|Access Log IP field format|
Changes when I modify .htaccess
My apache access log has always logged the first field, the IP, in the standard #*$!.#*$!.#*$!.#*$! format. Recently, I started seeing different data in that spot, like:
crawl-66-249-72-205.googlebot.com - - [14/Feb/2012:00:00:18 -0500] "GET etc."
I turned some things on and off in my .htaccess file until I finally figured out what is causing the change - it's this:
deny from 18.104.22.168
deny from 22.214.171.124
deny from 117.135.129 # SosoSpider
deny from 126.96.36.199 # Romania hacker
allow from all
When those lines are in place, my log format changes to the expanded IP as above. When I comment it out, I get the usual #*$!.#*$!.#*$!.#*$! IP format.
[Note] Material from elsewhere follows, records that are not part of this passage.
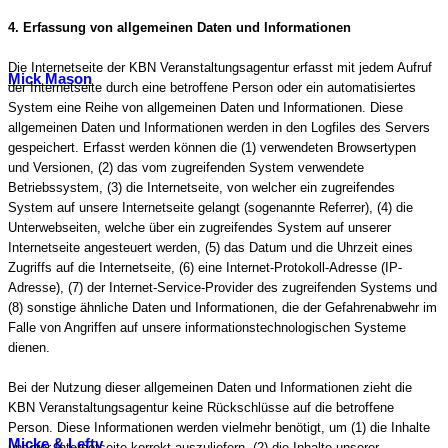
4. Erfassung von allgemeinen Daten und Informationen
Die Internetseite der KBN Veranstaltungsagentur erfasst mit jedem Aufruf
Mick Mason
der Internetseite durch eine betroffene Person oder ein automatisiertes
System eine Reihe von allgemeinen Daten und Informationen. Diese
allgemeinen Daten und Informationen werden in den Logfiles des Servers
gespeichert. Erfasst werden können die (1) verwendeten Browsertypen
und Versionen, (2) das vom zugreifenden System verwendete
Betriebssystem, (3) die Internetseite, von welcher ein zugreifendes
System auf unsere Internetseite gelangt (sogenannte Referrer), (4) die
Unterwebseiten, welche über ein zugreifendes System auf unserer
Internetseite angesteuert werden, (5) das Datum und die Uhrzeit eines
Zugriffs auf die Internetseite, (6) eine Internet-Protokoll-Adresse (IP-
Adresse), (7) der Internet-Service-Provider des zugreifenden Systems und
(8) sonstige ähnliche Daten und Informationen, die der Gefahrenabwehr im
Falle von Angriffen auf unsere informationstechnologischen Systeme
dienen.
Bei der Nutzung dieser allgemeinen Daten und Informationen zieht die
KBN Veranstaltungsagentur keine Rückschlüsse auf die betroffene
Person. Diese Informationen werden vielmehr benötigt, um (1) die Inhalte
Micke & Lefty
unserer Internetseite korrekt auszuliefern, (2) die Inhalte unserer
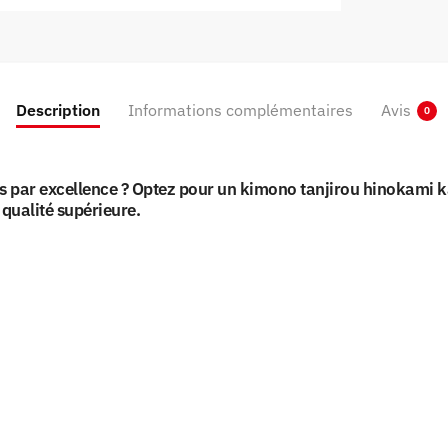
Description
Informations complémentaires
Avis
0
is par excellence ? Optez pour un kimono tanjirou hinokami 
ualité supérieure.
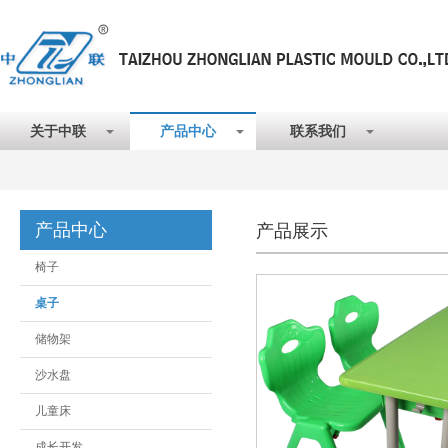
关于中联
产品中心
联系我们
产品中心
产品展示
椅子
桌子
储物架
沙水盘
儿童床
成长开发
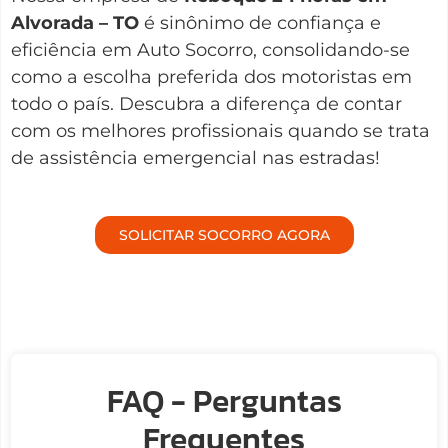
Alvorada – TO
é sinônimo de confiança e
eficiência em Auto Socorro, consolidando-se
como a escolha preferida dos motoristas em
todo o país. Descubra a diferença de contar
com os melhores profissionais quando se trata
de assistência emergencial nas estradas!
SOLICITAR SOCORRO AGORA
FAQ - Perguntas
Frequentes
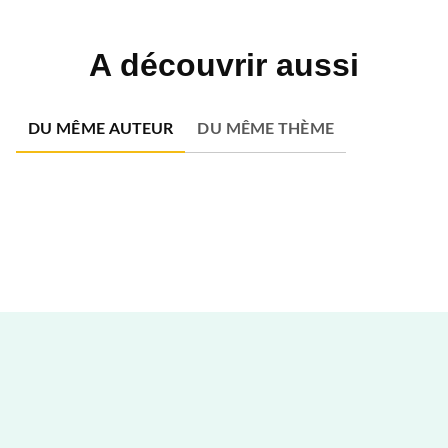
A découvrir aussi
DU MÊME AUTEUR
DU MÊME THÈME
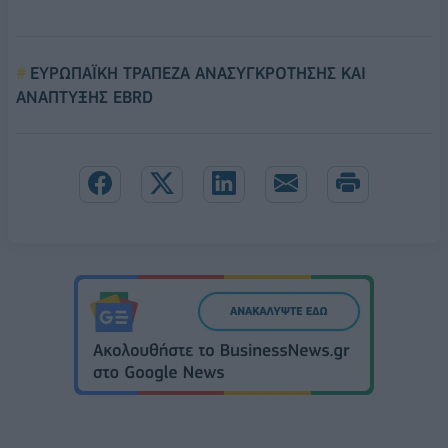
ΕΥΡΩΠΑΪΚΗ ΤΡΑΠΕΖΑ ΑΝΑΣΥΓΚΡΟΤΗΣΗΣ ΚΑΙ
ΑΝΑΠΤΥΞΗΣ EBRD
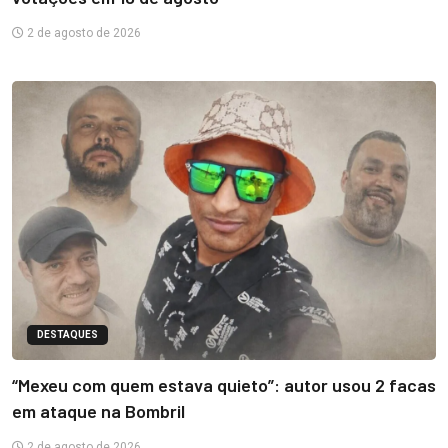
2 de agosto de 2026
DESTAQUES
“Mexeu com quem estava quieto”: autor usou 2 facas
em ataque na Bombril
2 de agosto de 2026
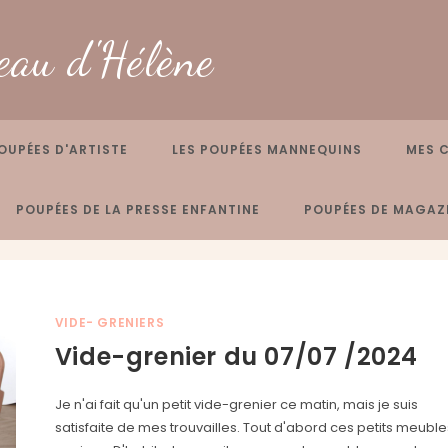
eau d'Hélène
OUPÉES D'ARTISTE
LES POUPÉES MANNEQUINS
MES 
POUPÉES DE LA PRESSE ENFANTINE
POUPÉES DE MAGAZI
VIDE- GRENIERS
Vide-grenier du 07/07 /2024
Je n'ai fait qu'un petit vide-grenier ce matin, mais je suis
satisfaite de mes trouvailles. Tout d'abord ces petits meuble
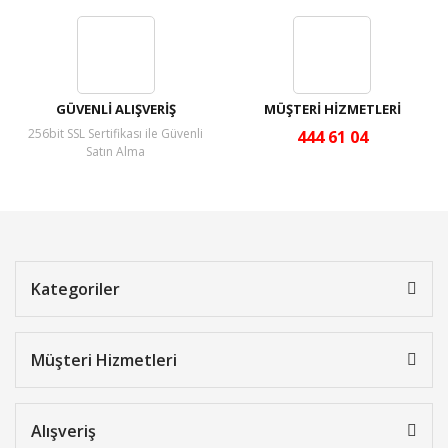
GÜVENLİ ALIŞVERİŞ
MÜŞTERİ HİZMETLERİ
256bit SSL Sertifikası ile Güvenli
444 61 04
Satın Alma
Kategoriler
Müşteri Hizmetleri
Alışveriş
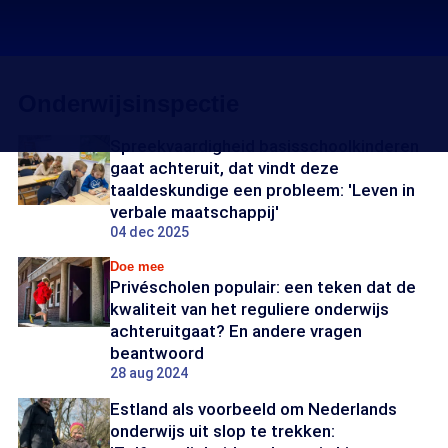
Onderwijsinspectie
Spreekvaardigheid basisschoolkinderen
gaat achteruit, dat vindt deze
taaldeskundige een probleem: 'Leven in
verbale maatschappij'
04 dec 2025
Doe mee
Privéscholen populair: een teken dat de
kwaliteit van het reguliere onderwijs
achteruitgaat? En andere vragen
beantwoord
28 aug 2024
Estland als voorbeeld om Nederlands
onderwijs uit slop te trekken:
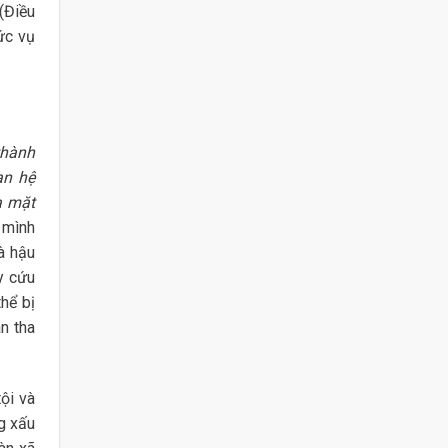
 (Điều
ức vụ
thành
an hệ
a mặt
 mình
à hậu
y cứu
hể bị
n tha
ội và
ng xấu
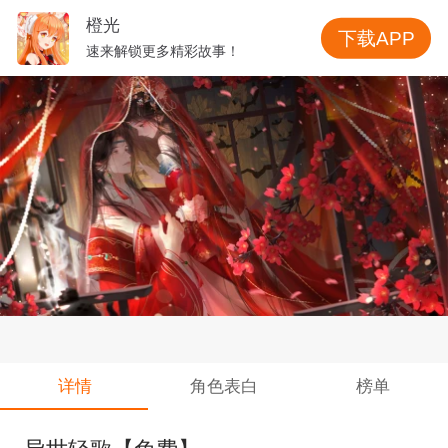
橙光
下载APP
速来解锁更多精彩故事！
详情
角色表白
榜单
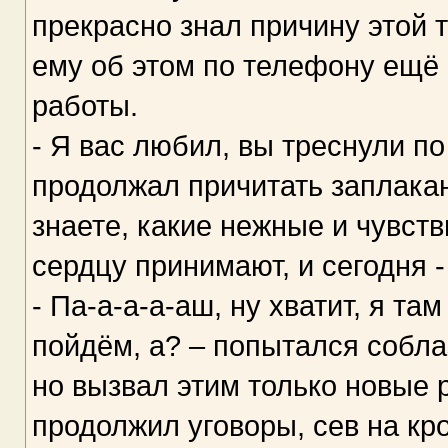
прекрасно знал причину этой 
ему об этом по телефону ещё ч
работы.
- Я вас любил, вы треснули по
продолжал причитать заплакан
знаете, какие нежные и чувст
сердцу принимают, и сегодня -
- Па-а-а-а-аш, ну хватит, я та
пойдём, а? – попытался собла
но вызвал этим только новые 
продолжил уговоры, сев на кро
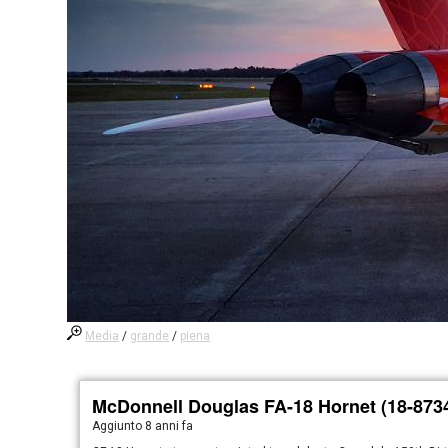
Media
/
grande
/
piena
McDonnell Douglas FA-18 Hornet (18-873
Aggiunto
8 anni fa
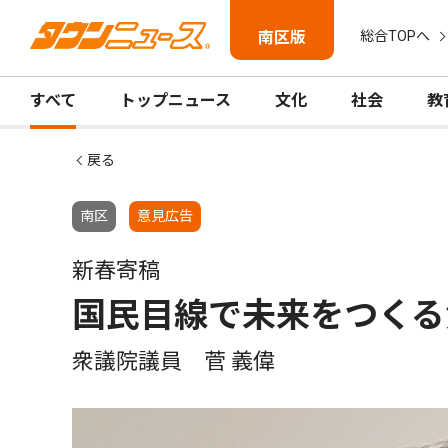
南区版
総合TOPへ
すべて
トップニュース
文化
社会
教
戻る
南区
意見広告
新春寄稿
国民目線で未来をつくる
衆議院議員 菅 義偉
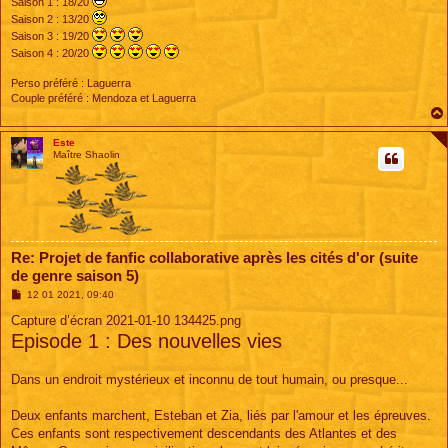
Saison 1 : 18/20
Saison 2 : 13/20
Saison 3 : 19/20
Saison 4 : 20/20
Perso préféré : Laguerra
Couple préféré : Mendoza et Laguerra
Este
Maître Shaolin
Re: Projet de fanfic collaborative après les cités d'or (suite
de genre saison 5)
M
12 01 2021, 09:40
e
s
Capture d’écran 2021-01-10 134425.png
s
Episode 1 : Des nouvelles vies
a
g
e
Dans un endroit mystérieux et inconnu de tout humain, ou presque...
Deux enfants marchent, Esteban et Zia, liés par l'amour et les épreuves.
Ces enfants sont respectivement descendants des Atlantes et des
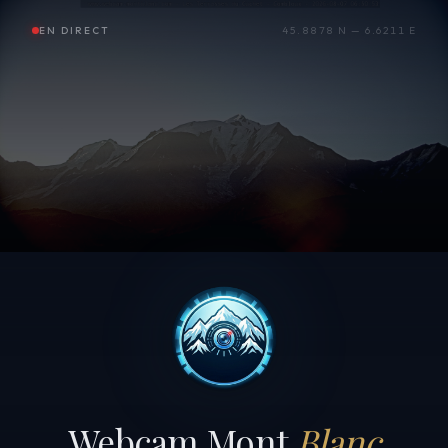
EN DIRECT
45.8878 N — 6.6211 E
Webcam Mont
Blanc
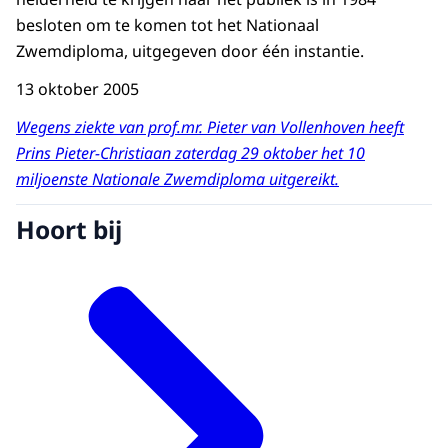
besloten om te komen tot het Nationaal
Zwemdiploma, uitgegeven door één instantie.
13 oktober 2005
Wegens ziekte van prof.mr. Pieter van Vollenhoven heeft
Prins Pieter-Christiaan zaterdag 29 oktober het 10
miljoenste Nationale Zwemdiploma uitgereikt.
Hoort bij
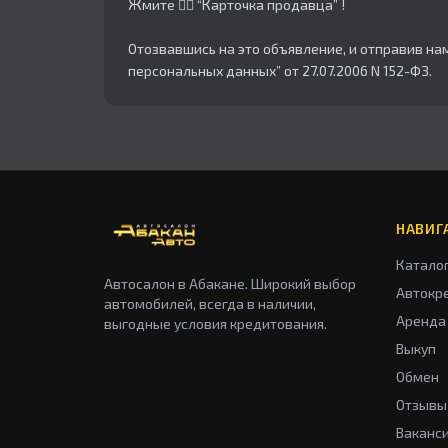
Жмите 👇🏻 “Карточка продавца” !
Отозвавшись на это объявление, и отправив на
персональных данных” от 27.07.2006 N 152-ФЗ.
НАВИГ
Катало
Автосалон в Абакане. Широкий выбор
Автокр
автомобилей, всегда в наличии,
Аренда
выгодные условия кредитования.
Выкуп
Обмен
Отзывы
Ваканс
Any idea why this happens? Ideally, I want to keep blocking those IP addresses, but I want to keep the usual IP format. If need be, I could block these IP addresses in the httpd.conf file (or the pre-include through cPanel on my VPS), or at least I think I could.
I discovered this several years ago... it's apparently either/or. Take out the "comment" (# SosoSpider, etc.) and it will return to IP only.
FYI, triple x's will get caught in the forum filters. use nnn.nnn.nnn.nnn
Yes, that seems to have worked. I put the comments above the deny lines, and that was fine. I actually have a deny that is:
deny from Sosospider
When that is in, I immediately see the expanded format. So add to your suggestion not to put comments at the end (um.... I guess maybe that's not valid in .htaccess...) to not use "deny from name", which I did read somewhere was ok to do.
This is an interesting coincidence. Only a day or two back, I discovered that adding even a single Regular Expression to my IP block list has the same effect. Something as rock-bottom simple as changing
(I experimented to confirm it.)
|Regardless of the setting, when mod_authz_host is used for controlling access by hostname, a double reverse lookup will be performed. This is necessary for security. Note that the result of this double-reverse isn't generally available unless you set HostnameLookups Double. For example, if only HostnameLookups On and a request is made to an object that is protected by hostname restrictions, regardless of whether the double-reverse fails or not, CGIs will still be passed the single-reverse result in REMOTE_HOST. |
|This configuration will cause Apache to perform a double reverse DNS lookup on the client IP address, regardless of the setting of the HostnameLookups directive. |
None of this leaves me any the wiser :( I can't think where else to look.
my guess is that anything in an Allow or Deny directive that isn't obviously a simple IP address including comments and regular expressions may look like a possible hostname and the double reverse DNS lookup is in effect.
once you have the remote hostname it uses that for the %h value in the default common log format.
i would assume you could have it both ways by using a custom log format that specifies %a (Remote IP-address) in the first column.
@lucy24: No regex in Deny,Allow, but can use cidr blocks:
More info here: [25yearsofprogramming.com...]
|@lucy24: No regex in Deny,Allow, but can use cidr blocks: |
Yup, that's where it helps if your father taught you the binary system when you were eight. At first I had to count on my fingers and draw rows of dots and plug in the abacus, but now I can look at a pair of numbers and say /19 or /12 without even counting. Barring those weird ranges that keep nibbling at adjoining blocks until they end up with something like nnn.1.0.0 - nnn.40.255.127
The issue came up in this thread [webmasterworld.com]. I've never used anything but CIDR* blocks. Would never have occurred to me that you could use anything else.
* Detour to g### here. Classless Inter-Domain Routing. Sounds like a modern commuter train.
I thought the issue had to do with HostnameLookups. From the apache2.conf> I prefer to have it on, but the default is off.
# HostnameLookups: Log the names of clients or just their IP addresses
# e.g., www.apache.org (on) or 188.8.131.52 (off).
# The default is off because it'd be overall better for the net if people
# had to knowingly turn this feature on, since enabling it means that
# each client request will result in AT LEAST one lookup request to the
it's faster for your server and therefore the visitor to have it off since the response won't be returned to the user agent until after the reverse dns lookup occurs.
if you really need this information it is far better to post-process the log file.
We decided to have it on because our server is not high-load to start and our ancient log analyzer does not do post processing.
Can you recommend an application or utility that would do post processing?